You are the only one who has said nothing. The dangerous eyes zero in on you like lasers that burn hot, then sear cold, past your skin, through your muscles, into your bones and organs, rocking you with the excruciatingly exquisite pain of opposites. You burn and chill so rapidly your teeth begin to rattle and small sounds you did not know you were capable of making come from between your lips. The demand is that you comply.
But you have calculated the numbers, what you do best, and the Cenobite is aware of this. He blinks and whatever he has been doing to your body stops abruptly, leaving you limp and breathless, dizzy. A small movement occurs at his thin lips, not a smile exactly, and yet you cannot see it as anything but grim humor. “You’re going to make us come back again and again, one less each time, half as much time, aren’t you?” you gasp. “Ten years for eleven. Five years for ten. Two and a half for nine. Half as much time for eight, half again for seven. And by the end, when there is just one of us left, it will be only ninety hours before that one must return.”
You do not say it, but everyone here understands: as the years pass, hope will diminish.
The Cenobite stares at you for a moment. “Your skill with counting will be . . . interesting to explore.”
The being drifts backward, entering the darkness out of which still flow the haunted voices you recognize: screams, cries, shrieks. Pleadings.
The marble panels slide down and into place as though they had never moved. The crypt is filled with tense silence.
Someone pulls the handle and the crypt door crashes open. The light of day rushes in.
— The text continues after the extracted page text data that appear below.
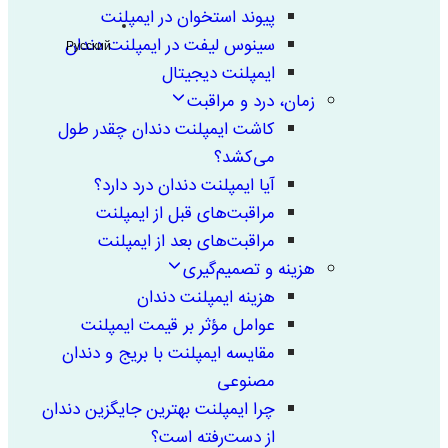
پیوند استخوان در ایمپلنت
سینوس لیفت در ایمپلنت دندان
Русский
ایمپلنت دیجیتال
زمان، درد و مراقبت
کاشت ایمپلنت دندان چقدر طول
می‌کشد؟
آیا ایمپلنت دندان درد دارد؟
مراقبت‌های قبل از ایمپلنت
مراقبت‌های بعد از ایمپلنت
هزینه و تصمیم‌گیری
هزینه ایمپلنت دندان
عوامل مؤثر بر قیمت ایمپلنت
مقایسه ایمپلنت با بریج و دندان
مصنوعی
چرا ایمپلنت بهترین جایگزین دندان
از دست‌رفته است؟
Your friends flee, as if getting away quickly will erase the memory, stop the nightmares, block out the reality of returning, for you must all return. Each of you understands that if you do not come to them, the Cenobites will come to you.
Alone, you walk down the hill, automatically calculating the number of graves in each of the family plots you pass. You are good with numbers. You always have been. Counting rescued you as a child, and became your vocation as an adult. Numbers provide order to chaos. Comfort. And you have calculated correctly—you will be the last one standing. But that is as it should be. You are responsible for all of this, for everything that has happened and will happen. It is you who guided Jeremy’s hands twenty years ago. And now you are the only one left who knows how to open the stone puzzle.
You will suffer day and night until you are old and feeble, then this suffering will end. And true agony will begin. You have no doubt that your counting skills will be sorely tested.